■ TASK TO CARRY OUT ■
Which lines mention "badge"? Show each one from the listing.

___ AVAILABLE RECORDS ___

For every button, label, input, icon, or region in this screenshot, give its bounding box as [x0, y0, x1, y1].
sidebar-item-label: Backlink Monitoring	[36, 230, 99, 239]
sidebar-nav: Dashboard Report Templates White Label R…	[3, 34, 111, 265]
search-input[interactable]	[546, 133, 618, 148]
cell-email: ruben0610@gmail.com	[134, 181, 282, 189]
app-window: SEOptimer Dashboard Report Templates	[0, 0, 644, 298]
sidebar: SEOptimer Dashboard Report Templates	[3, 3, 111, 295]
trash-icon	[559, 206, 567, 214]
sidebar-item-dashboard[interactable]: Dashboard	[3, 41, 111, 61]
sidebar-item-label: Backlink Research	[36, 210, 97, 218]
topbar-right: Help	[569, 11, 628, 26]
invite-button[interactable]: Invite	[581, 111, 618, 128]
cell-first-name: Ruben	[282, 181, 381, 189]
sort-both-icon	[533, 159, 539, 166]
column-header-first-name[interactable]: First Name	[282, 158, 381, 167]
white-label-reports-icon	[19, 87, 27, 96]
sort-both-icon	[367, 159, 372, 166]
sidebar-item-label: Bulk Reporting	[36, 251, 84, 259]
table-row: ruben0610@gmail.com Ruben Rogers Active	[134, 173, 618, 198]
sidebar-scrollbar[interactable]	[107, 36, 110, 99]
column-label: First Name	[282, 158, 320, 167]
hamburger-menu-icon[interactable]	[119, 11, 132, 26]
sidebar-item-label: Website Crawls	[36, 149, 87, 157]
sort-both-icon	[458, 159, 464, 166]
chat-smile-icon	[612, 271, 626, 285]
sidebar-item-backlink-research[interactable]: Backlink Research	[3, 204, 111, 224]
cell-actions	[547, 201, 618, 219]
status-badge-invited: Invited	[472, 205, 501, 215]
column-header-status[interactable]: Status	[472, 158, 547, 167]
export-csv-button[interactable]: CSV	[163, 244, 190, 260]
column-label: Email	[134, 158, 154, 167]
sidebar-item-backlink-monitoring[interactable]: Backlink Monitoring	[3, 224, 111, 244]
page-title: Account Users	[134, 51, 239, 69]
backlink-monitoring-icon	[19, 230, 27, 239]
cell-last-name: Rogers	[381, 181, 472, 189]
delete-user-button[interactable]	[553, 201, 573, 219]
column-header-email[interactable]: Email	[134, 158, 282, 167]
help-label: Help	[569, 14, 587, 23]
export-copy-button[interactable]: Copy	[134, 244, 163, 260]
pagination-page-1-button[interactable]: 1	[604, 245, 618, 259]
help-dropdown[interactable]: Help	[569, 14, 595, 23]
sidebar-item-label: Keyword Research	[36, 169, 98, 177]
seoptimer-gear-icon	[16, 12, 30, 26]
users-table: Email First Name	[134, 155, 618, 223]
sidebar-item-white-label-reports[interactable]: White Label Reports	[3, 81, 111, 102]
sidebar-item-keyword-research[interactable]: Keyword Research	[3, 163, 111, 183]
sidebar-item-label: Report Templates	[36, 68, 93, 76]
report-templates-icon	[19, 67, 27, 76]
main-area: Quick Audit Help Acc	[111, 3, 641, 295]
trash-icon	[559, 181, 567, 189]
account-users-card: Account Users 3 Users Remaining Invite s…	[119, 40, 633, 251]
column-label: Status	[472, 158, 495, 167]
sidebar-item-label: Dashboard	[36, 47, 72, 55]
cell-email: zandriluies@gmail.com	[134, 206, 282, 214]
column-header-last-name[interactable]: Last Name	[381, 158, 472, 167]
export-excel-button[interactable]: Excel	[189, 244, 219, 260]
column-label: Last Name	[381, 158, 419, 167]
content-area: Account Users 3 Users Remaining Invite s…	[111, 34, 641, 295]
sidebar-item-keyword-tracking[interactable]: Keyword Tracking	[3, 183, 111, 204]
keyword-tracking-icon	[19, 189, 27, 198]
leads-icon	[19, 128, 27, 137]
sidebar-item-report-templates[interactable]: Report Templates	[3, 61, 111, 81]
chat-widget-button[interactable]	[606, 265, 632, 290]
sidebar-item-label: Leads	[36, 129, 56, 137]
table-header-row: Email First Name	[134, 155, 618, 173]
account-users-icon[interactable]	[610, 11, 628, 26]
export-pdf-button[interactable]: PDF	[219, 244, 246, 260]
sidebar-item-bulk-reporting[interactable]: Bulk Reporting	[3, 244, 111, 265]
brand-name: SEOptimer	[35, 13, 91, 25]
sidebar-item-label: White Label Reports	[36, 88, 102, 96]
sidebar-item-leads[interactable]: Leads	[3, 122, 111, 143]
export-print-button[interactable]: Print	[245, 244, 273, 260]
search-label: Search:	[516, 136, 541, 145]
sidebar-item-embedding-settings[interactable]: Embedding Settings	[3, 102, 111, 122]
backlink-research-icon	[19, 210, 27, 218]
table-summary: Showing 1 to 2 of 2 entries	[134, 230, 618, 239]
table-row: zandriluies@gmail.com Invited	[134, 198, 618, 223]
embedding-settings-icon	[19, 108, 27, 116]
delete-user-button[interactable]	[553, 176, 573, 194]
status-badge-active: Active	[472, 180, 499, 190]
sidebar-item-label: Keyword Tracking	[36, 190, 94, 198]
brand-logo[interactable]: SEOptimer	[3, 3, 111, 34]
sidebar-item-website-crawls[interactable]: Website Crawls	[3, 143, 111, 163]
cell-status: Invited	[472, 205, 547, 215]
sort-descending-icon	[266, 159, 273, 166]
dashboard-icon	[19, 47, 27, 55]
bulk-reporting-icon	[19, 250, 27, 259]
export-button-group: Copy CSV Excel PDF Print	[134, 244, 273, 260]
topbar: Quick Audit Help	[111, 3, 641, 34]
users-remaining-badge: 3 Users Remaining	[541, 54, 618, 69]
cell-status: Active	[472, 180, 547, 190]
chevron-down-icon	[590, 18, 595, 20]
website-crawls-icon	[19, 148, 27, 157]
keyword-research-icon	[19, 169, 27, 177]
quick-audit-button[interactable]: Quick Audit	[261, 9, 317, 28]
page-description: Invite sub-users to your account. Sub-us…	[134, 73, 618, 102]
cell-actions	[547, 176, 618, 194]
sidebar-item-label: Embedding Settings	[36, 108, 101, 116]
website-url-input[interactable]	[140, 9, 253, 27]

___

■ RESPONSE TO THE TASK ■
status-badge-invited: Invited	[472, 205, 501, 215]
status-badge-active: Active	[472, 180, 499, 190]
users-remaining-badge: 3 Users Remaining	[541, 54, 618, 69]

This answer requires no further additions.